Three distinct risks are often confused:
Automation bias: accepting AI output without critically evaluating it
Deskilling: losing a skill you already have because AI is doing it for you
Never-skilling: never developing a skill because AI was always there first
All three are documented. All three need different responses.
AI-generated illustration.
🚨 When faulty AI is worse than no AI
In the JAMA study [1], 457 clinicians diagnosed the cause of acute respiratory failure from written cases, scored against expert reference diagnoses:
No AI: 73.0% correct
Standard AI: 75.9%
Biased AI: 61.7%, worse than no AI at all
Adding explanations to faulty AI output didn’t help significantly (64.0% vs. 61.7%, p=.37)
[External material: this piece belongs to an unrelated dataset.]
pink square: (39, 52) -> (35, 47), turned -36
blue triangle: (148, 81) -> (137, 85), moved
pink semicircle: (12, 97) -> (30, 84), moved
The same pattern recurs across specialties:
ECG (JAMIA 2003 [2], n=30): physicians agreed with a wrong computer diagnosis 67.7% of the time vs. 34.6% with no computer
ECG, experience gradient (J Electrocardiol 2018 [3], 30 physicians, 9,000 interpretations): cardiology fellows resisted incorrect AI better than non-cardiology fellows, but neither group was immune
Dermatology (Nature Medicine 2020 [4], ~300 clinicians): correct AI helped everyone, especially juniors; faulty AI degraded performance across experience levels, including experts
Prescribing (BMC Med Inform 2017 [5]): incorrect decision support raised commission errors by up to 65.8% vs. no support
Differential diagnosis (IJERPH 2021 [6], n=22, exploratory): AI-generated lists shifted physicians’ own differentials in at least 15% of cases
A 2012 systematic review [7] found workload, task complexity, and cognitive load worsen automation bias. It predates modern AI but its mechanisms remain plausible.
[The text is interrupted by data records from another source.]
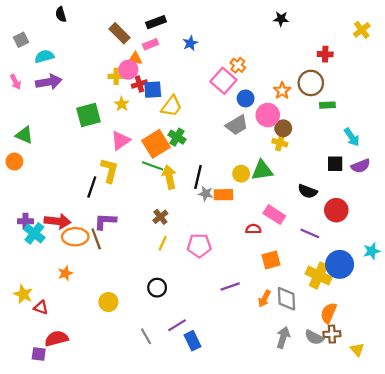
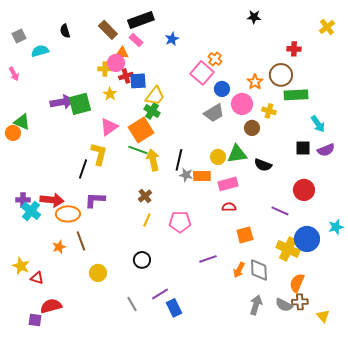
black semicircle: (61, 14) -> (65, 31), moved
black rectangle: (156, 22) -> (141, 20), size x1.4
pink rectangle: (150, 44) -> (136, 40), turned 64
purple arrow: (49, 82) -> (62, 102), moved
green rectangle: (327, 105) -> (296, 95), size x1.6
brown circle: (283, 128) -> (252, 128), moved
green cross: (177, 137) -> (152, 111), moved
yellow cross: (280, 143) -> (269, 111), moved
orange circle: (14, 162) -> (13, 133), moved
black semicircle: (308, 191) -> (263, 165), moved
pink rectangle: (274, 215) -> (228, 184), moved, turned -48
brown line: (96, 239) -> (81, 241), moved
⏳ Deskilling and never-skilling
Colonoscopy (Lancet GE 2025 [8], 4 centres, Poland, observational): adenoma detection without AI assistance dropped from 28.4% to 22.4% after months of AI-assisted work. Observational, so causality isn’t proven, but the pattern fits reduced independent skill use
Scoping review (ESMO RWD & Digital Oncology 2026 [9]): radiology, pathology, endoscopy, and clinical decision support are flagged as areas of particular concern
Mixed-methods review (AI Review 2025 [10]): AI reduces existing skills and the opportunities to build new ones
A 2026 Nature Medicine perspective [17] argues trainees relying on AI before building competence may never develop foundational reasoning, and introduces “mis-skilling,” internalising wrong AI output as fact. A related Lancet piece [15] raises similar concerns. Both are conceptual arguments, not empirical findings.
🧠 A limit of the evidence
Most findings above involve perceptual tasks: polyps, ECGs, skin lesions, drug interactions, not the reasoning used daily in general practice or internal medicine. The Harada study [6] and Budzyń study [8] come closest to touching clinical reasoning, but neither covers it directly. A 2026 BMJ commentary [16] argues AI risks making clinical reasoning optional, but this too is an argument, not a controlled study. Evidence on AI’s effect on broader clinical reasoning remains limited.
⚠️ Who is most at risk
Physicians with lower diagnostic expertise are most likely to follow incorrect AI output unquestioned [11]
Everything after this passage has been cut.